The decision to stretch a high-voltage power line across the Minnesota River at Belle Plaine has shocked and angered local residents who had hoped the CapX2020 project to expand the state's transmission grid would pass farther south, near Le Sueur, Minn.
The Public Utilities Commission picked the river route Thursday, completing the intensely debated transmission line route that had been in the works since 2008. The decision can be appealed.
A route that would have brought the 345-kilovolt transmission line across the river at Le Sueur had been labeled as the preferred route since the beginning, only to fall by the wayside when a complaint about possible effects on area eagles -- later withdrawn -- delayed the approval process in September 2010.
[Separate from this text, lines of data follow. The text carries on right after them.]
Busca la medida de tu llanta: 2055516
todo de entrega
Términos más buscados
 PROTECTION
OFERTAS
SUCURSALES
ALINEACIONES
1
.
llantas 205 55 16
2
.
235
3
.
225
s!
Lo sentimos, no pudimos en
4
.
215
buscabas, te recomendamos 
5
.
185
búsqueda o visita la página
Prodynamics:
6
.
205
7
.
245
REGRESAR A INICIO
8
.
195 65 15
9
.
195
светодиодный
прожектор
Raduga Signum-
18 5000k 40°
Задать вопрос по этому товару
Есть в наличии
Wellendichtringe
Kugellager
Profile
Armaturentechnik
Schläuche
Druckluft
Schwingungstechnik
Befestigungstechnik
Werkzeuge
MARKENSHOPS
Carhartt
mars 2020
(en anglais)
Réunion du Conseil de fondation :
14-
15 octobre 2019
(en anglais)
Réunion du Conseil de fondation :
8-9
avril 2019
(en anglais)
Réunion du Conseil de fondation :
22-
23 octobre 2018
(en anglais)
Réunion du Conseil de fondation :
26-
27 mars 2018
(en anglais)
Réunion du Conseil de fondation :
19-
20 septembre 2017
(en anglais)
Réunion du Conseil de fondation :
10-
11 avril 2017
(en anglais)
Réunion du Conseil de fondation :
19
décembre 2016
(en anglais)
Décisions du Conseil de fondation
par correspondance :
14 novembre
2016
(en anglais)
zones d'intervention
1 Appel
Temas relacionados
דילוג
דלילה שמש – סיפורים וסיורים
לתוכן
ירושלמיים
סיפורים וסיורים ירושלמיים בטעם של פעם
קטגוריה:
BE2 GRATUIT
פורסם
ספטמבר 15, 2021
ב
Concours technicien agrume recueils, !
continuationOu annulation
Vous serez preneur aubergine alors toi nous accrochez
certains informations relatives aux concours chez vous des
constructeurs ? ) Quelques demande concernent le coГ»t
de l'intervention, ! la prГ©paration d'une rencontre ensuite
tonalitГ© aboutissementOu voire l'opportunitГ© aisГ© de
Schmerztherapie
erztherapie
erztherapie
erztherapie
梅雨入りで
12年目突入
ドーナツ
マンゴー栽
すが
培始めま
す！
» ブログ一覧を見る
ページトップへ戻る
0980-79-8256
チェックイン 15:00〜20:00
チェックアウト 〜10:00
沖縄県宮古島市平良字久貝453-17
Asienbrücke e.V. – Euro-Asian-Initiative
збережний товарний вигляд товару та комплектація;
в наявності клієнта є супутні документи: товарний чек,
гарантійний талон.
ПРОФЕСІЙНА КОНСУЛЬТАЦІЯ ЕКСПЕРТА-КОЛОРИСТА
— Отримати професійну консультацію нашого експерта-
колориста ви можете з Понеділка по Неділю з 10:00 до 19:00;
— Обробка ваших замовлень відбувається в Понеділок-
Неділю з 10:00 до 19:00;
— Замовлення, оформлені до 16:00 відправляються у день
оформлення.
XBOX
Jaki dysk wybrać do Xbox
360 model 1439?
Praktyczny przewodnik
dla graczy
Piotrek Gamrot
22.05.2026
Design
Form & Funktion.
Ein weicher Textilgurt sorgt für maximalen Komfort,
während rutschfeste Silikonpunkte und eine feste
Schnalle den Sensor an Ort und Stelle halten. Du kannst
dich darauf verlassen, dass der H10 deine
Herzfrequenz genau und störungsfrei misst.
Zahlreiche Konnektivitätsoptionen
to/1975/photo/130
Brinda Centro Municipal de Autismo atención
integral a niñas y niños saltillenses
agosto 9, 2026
"It was like a bait and switch," said Vicki Wolter, a Belle Plaine resident who rallied neighbors and attended the commission meeting. "Let's let the people of Belle Plaine believe this isn't going to happen and in the end, flip it over and catch them off guard."
Randy Fordice, a spokesman for the CapX2020 project, said the power companies did as required by state law: identified two distinct routes and assigned preference to one at the time of the application.
The fact that the Le Sueur route was labeled preferred at the beginning did not mean that it would be chosen, he said.
"We looked at the entire record [developed during the permitting process] and decided we would slightly prefer the Belle Plaine crossing," Fordice said.
He said there were nearly 30 public meetings in the area while the routes were being considered.